Communication for Sustainable Development

African Journalists Challenged to find Balance Between Environmental Sustainability and Social Justice

Sculptures of the four South African Nobel Pea...Image via Wikipedia
About 600 African journalists attending the 15th Highway Africa Conference in Cape Town South Africa have been challenged to suggest ways in which Africa can find a balance between environmental sustainability and social justice on the continent.
MTN Group Corporate Affairs Executive, Rich Mkhondo made the call at a dinner hosted by MTN South Africa to welcome the delegates from across Africa
including Adom News Editor Nii Narku Dowuona and Metro TV’s Beatrice Spio-Garbrah, both sponsored by MTN Ghana.
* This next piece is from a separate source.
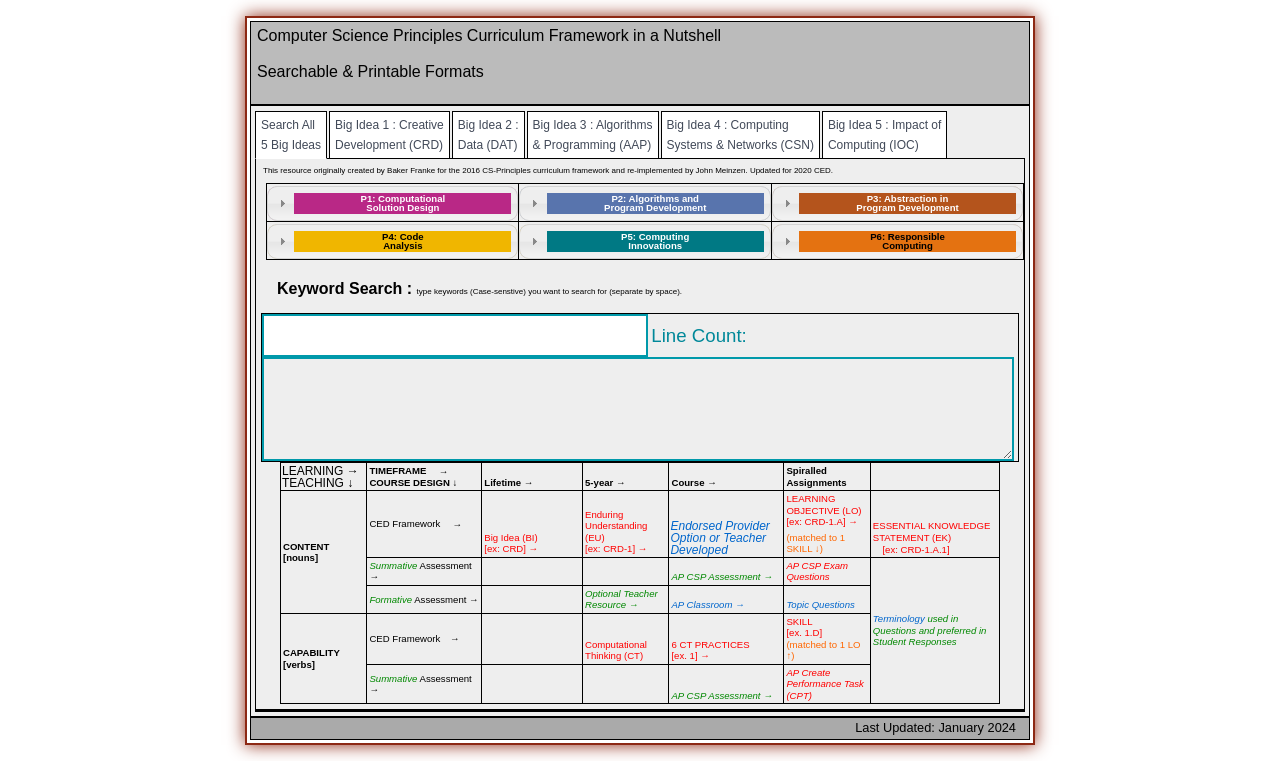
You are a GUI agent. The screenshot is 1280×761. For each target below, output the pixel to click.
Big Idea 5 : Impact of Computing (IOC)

The theme for conference is African Media and Global Sustainability Challenge.

Mr. Mkhondo noted that environmental sustainability is necessary to stem climate challenge, but it is difficult to ignore the challenges of poverty, hunger and underdevelopment in Africa in the name of environmental sustainability.

“How can you explain to that poor woman who has no money to buy a stove and depends on fire wood for cooking that the wood she uses to make food for her family is destroying the environment,” he asked.
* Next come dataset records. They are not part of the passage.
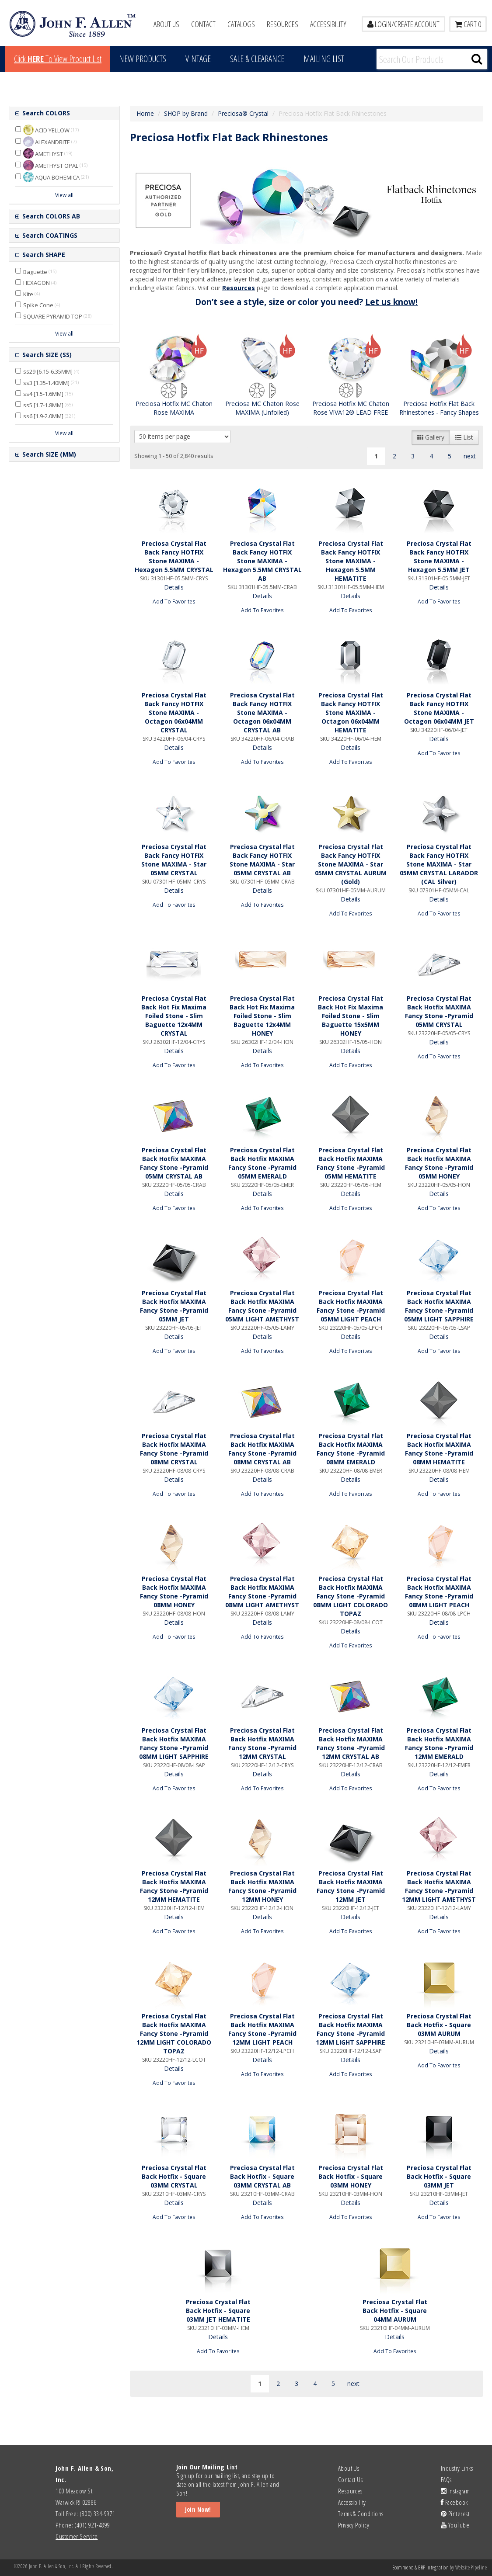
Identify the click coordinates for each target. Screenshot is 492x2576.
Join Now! (198, 2509)
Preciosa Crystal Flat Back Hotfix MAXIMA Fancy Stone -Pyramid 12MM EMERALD (439, 1743)
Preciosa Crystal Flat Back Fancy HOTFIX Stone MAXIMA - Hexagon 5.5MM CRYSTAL (174, 556)
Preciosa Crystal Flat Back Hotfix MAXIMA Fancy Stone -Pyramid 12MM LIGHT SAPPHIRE (350, 2029)
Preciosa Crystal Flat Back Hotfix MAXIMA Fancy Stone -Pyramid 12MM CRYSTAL (262, 1743)
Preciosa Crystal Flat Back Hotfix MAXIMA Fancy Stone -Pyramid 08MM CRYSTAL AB (262, 1449)
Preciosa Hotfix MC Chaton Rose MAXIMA (174, 407)
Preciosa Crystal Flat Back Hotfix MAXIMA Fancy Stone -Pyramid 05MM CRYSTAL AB (174, 1163)
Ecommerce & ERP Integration (420, 2567)
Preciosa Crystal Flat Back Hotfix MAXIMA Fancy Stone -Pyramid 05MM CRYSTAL (439, 1011)
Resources (282, 24)
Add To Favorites (174, 601)
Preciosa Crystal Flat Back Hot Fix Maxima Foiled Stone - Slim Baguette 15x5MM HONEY (350, 1015)
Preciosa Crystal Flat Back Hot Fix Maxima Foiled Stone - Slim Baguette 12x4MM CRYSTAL (173, 1015)
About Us (166, 24)
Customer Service (77, 2536)
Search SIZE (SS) (46, 354)
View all (64, 194)
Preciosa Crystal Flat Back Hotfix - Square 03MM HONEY (350, 2176)
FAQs (446, 2479)
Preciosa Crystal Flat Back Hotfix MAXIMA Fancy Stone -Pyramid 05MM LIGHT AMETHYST (262, 1306)
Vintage (198, 59)
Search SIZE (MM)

Mr. Mkhondo noted that a greater proportion of the African populace did not have access to electricity and can only afford lanterns at night which emit green house gases into the environment and yet “these people need to understand that their poverty is killing the atmosphere.”

He admitted that finding a balance between environmental sustainability and social justice for the poor in Africa was a difficult task, but expressed the hope that journalists, as watchdogs and spokespersons of society, would be able to fashion out recommendation to ensure a fair balance between the two.
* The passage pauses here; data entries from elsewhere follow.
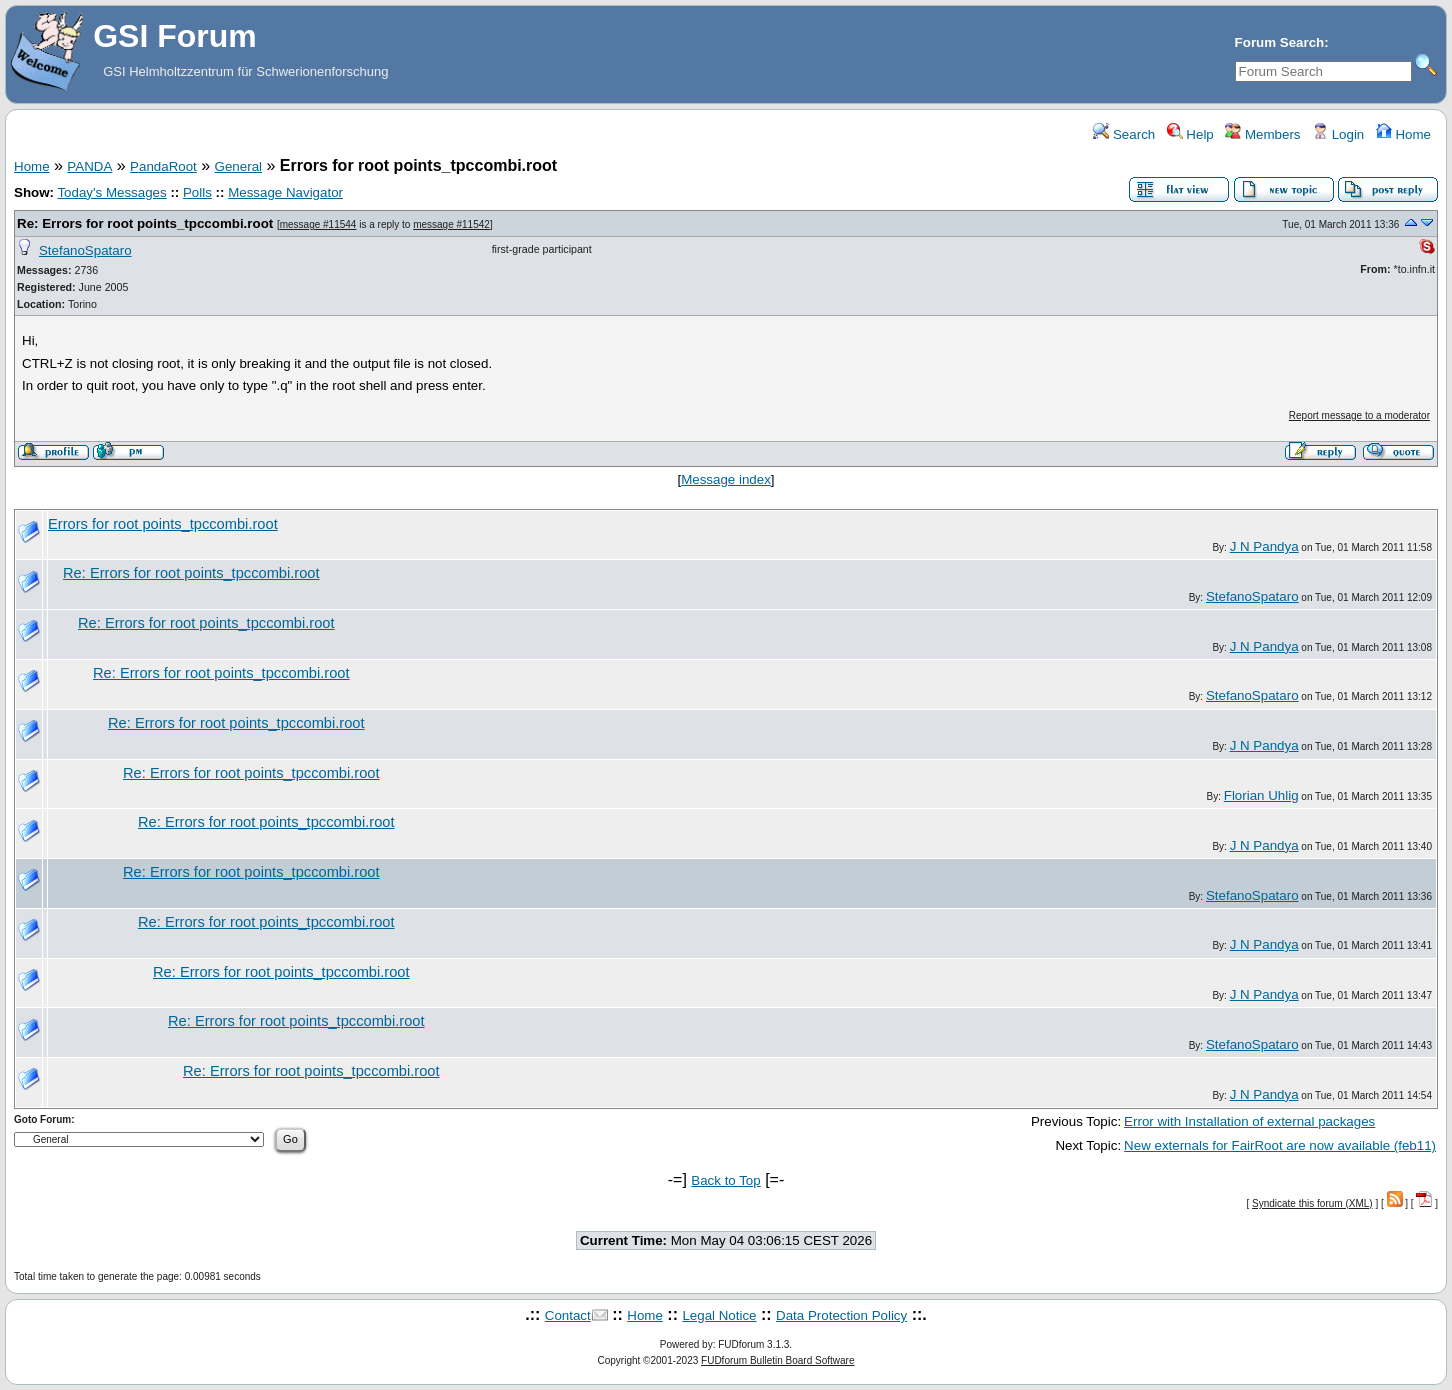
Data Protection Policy (841, 1315)
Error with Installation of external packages (1249, 1121)
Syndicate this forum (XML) (1312, 1203)
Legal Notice (719, 1315)
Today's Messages (111, 192)
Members (1262, 134)
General (238, 166)
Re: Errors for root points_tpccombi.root (145, 223)
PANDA (89, 166)
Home (1403, 134)
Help (1190, 134)
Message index (726, 479)
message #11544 (318, 224)
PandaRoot (163, 166)
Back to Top (725, 1180)
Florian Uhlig (1261, 795)
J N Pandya (1264, 546)
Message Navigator (285, 192)
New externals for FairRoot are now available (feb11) (1280, 1145)
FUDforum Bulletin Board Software (777, 1360)
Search (1124, 134)
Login (1338, 134)
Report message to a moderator (1359, 415)
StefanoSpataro (85, 250)
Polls (197, 192)
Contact (568, 1315)
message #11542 (451, 224)
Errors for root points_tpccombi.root (163, 524)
Mr. Mkhondo said MTN Group head office in South Africa is designed to be environmentally friendly, adding that services such as MTN Mobile Money, MTN Google Trader, and MTN Google Health, were all designed to contribute indirectly to environmental sustainability.

“When you use your phone to transact business through Mobile Money or MTN Google Trader, rather than driving your car to a point for that business, it reduces emission of greenhouse gases into the atmosphere,” he said.

He noted the MTN also used this year’s 21 Days of Yello Care to plant trees, and the target was to plant 150,000 trees across the 21 operations, including Ghana, where almost 16,000 trees were planted by MTN in June this year.

Vice Chancellor of the University of Rhodes University, Professor Saleem Badat said social justice and environmental justice are two sides of the same coin, adding that one could not be pursued at the expense of the other.

“The two must be pursued simultaneously and not consecutively,” he said.

He noted that one of the reasons Africa had delayed in finding solutions to the challenges of poverty, hunger and underdevelopment was because African leaders had reduced their citizen’s power into political power, and only consult them during election year for votes.

Prof. Badat noted that across Africa, leaders tend to focus on subjects that confront that continent without focusing on the people who are affected by those subjects.

“There is the need for more Africans to be trained in the humanities so that they can engage governments more critically on issues that affect the rights of the people, instead of only focusing on technologies that protects the rights of the environment at the expenses of the people,” he said.

Some of the journalists at the conference agreed that the social rights of Africans should take the centre stage in the environmental sustainability discussion.

Over the next four days the journalists would be discussing issues such as African media and development challenge, innovation in the media, covering climate change, mobile and convergence, and others.